The SIL-OHCA registry, which is an initiative of the Voivodeship Rescue Service in Katowice in cooperation with the Silesian Center for Heart Diseases in Zabrze, is, to the best of our knowledge, the first prospective OHCA registry which aims to assess long-term prognosis for this group of patients in Poland. Results of the 3-month pilot study confirmed the possibility of creating registry which covers all patients with OHCA in the region of activity of Voivodeship Rescue Service in Katowice. In the pilot phase of the study, the percentage of missing data was low, and results presented were comparable to previous studies. We believe that the SIL-OHCA registry will provide reliable epidemiological data on OHCA, including the prehospital data and long-term follow-up.
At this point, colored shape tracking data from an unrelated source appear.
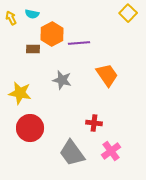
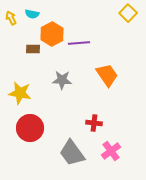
gray star: rotated 12 degrees counterclockwise
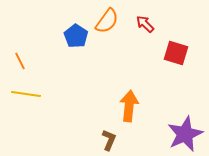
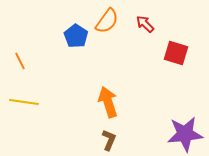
yellow line: moved 2 px left, 8 px down
orange arrow: moved 21 px left, 4 px up; rotated 24 degrees counterclockwise
purple star: rotated 18 degrees clockwise
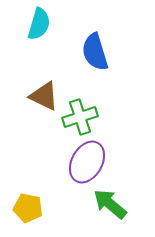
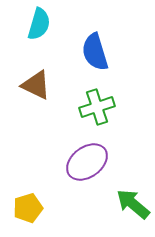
brown triangle: moved 8 px left, 11 px up
green cross: moved 17 px right, 10 px up
purple ellipse: rotated 24 degrees clockwise
green arrow: moved 23 px right
yellow pentagon: rotated 28 degrees counterclockwise
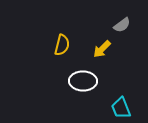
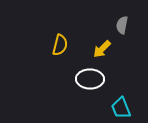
gray semicircle: rotated 138 degrees clockwise
yellow semicircle: moved 2 px left
white ellipse: moved 7 px right, 2 px up
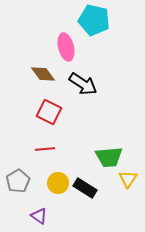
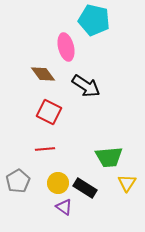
black arrow: moved 3 px right, 2 px down
yellow triangle: moved 1 px left, 4 px down
purple triangle: moved 25 px right, 9 px up
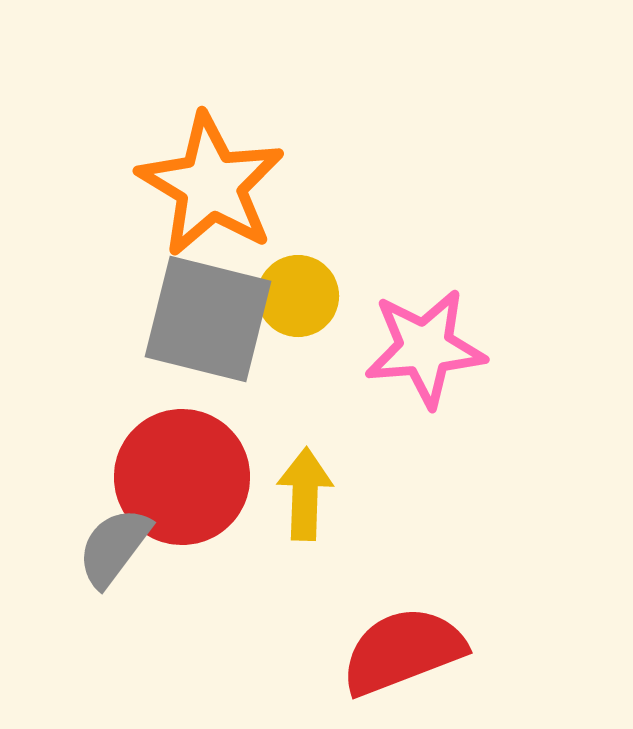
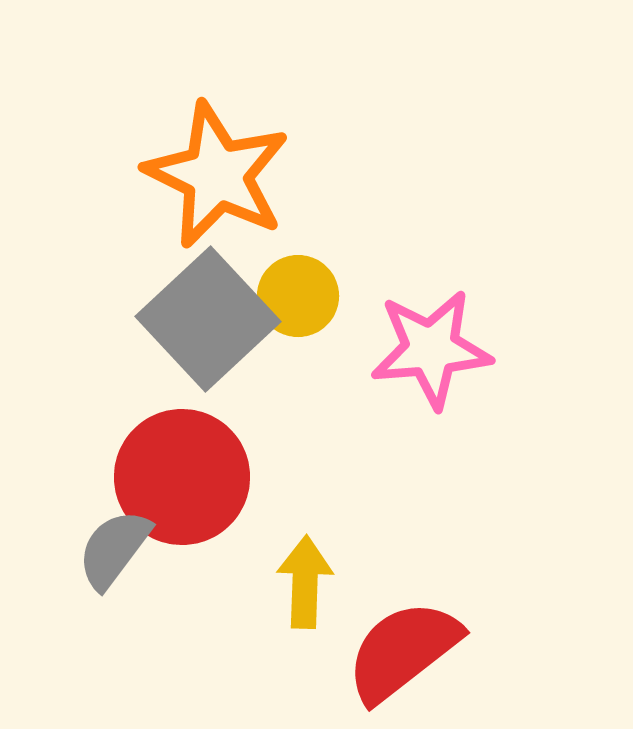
orange star: moved 6 px right, 10 px up; rotated 5 degrees counterclockwise
gray square: rotated 33 degrees clockwise
pink star: moved 6 px right, 1 px down
yellow arrow: moved 88 px down
gray semicircle: moved 2 px down
red semicircle: rotated 17 degrees counterclockwise
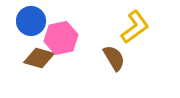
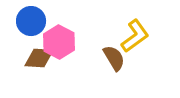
yellow L-shape: moved 9 px down
pink hexagon: moved 2 px left, 4 px down; rotated 20 degrees counterclockwise
brown diamond: rotated 12 degrees counterclockwise
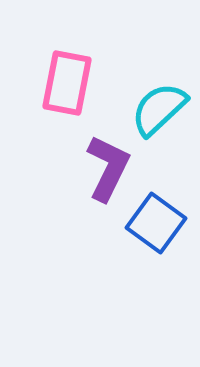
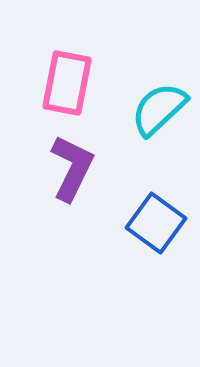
purple L-shape: moved 36 px left
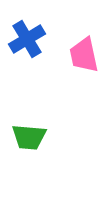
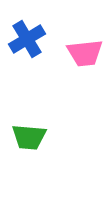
pink trapezoid: moved 1 px right, 2 px up; rotated 84 degrees counterclockwise
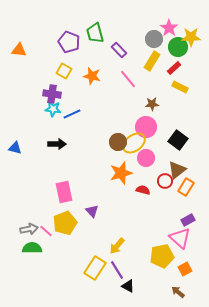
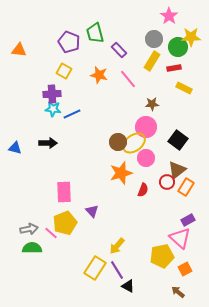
pink star at (169, 28): moved 12 px up
red rectangle at (174, 68): rotated 32 degrees clockwise
orange star at (92, 76): moved 7 px right, 1 px up
yellow rectangle at (180, 87): moved 4 px right, 1 px down
purple cross at (52, 94): rotated 12 degrees counterclockwise
black arrow at (57, 144): moved 9 px left, 1 px up
red circle at (165, 181): moved 2 px right, 1 px down
red semicircle at (143, 190): rotated 96 degrees clockwise
pink rectangle at (64, 192): rotated 10 degrees clockwise
pink line at (46, 231): moved 5 px right, 2 px down
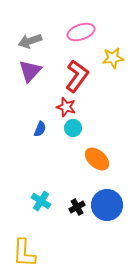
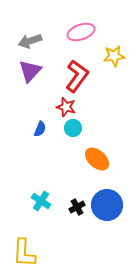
yellow star: moved 1 px right, 2 px up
Owing to the data collected, it will be possible to identify factors that need improvement in order to increase both the short- and long-term survival rates of patients with OHCA.
Conclusions
Short-term results of OHCA patients in Poland are still unsatisfactory. It is believed that owing to the prospective registry, medical practitioners will be able to identify factors that require modification in order to improve short- and long-term prognosis in patients with OHCA.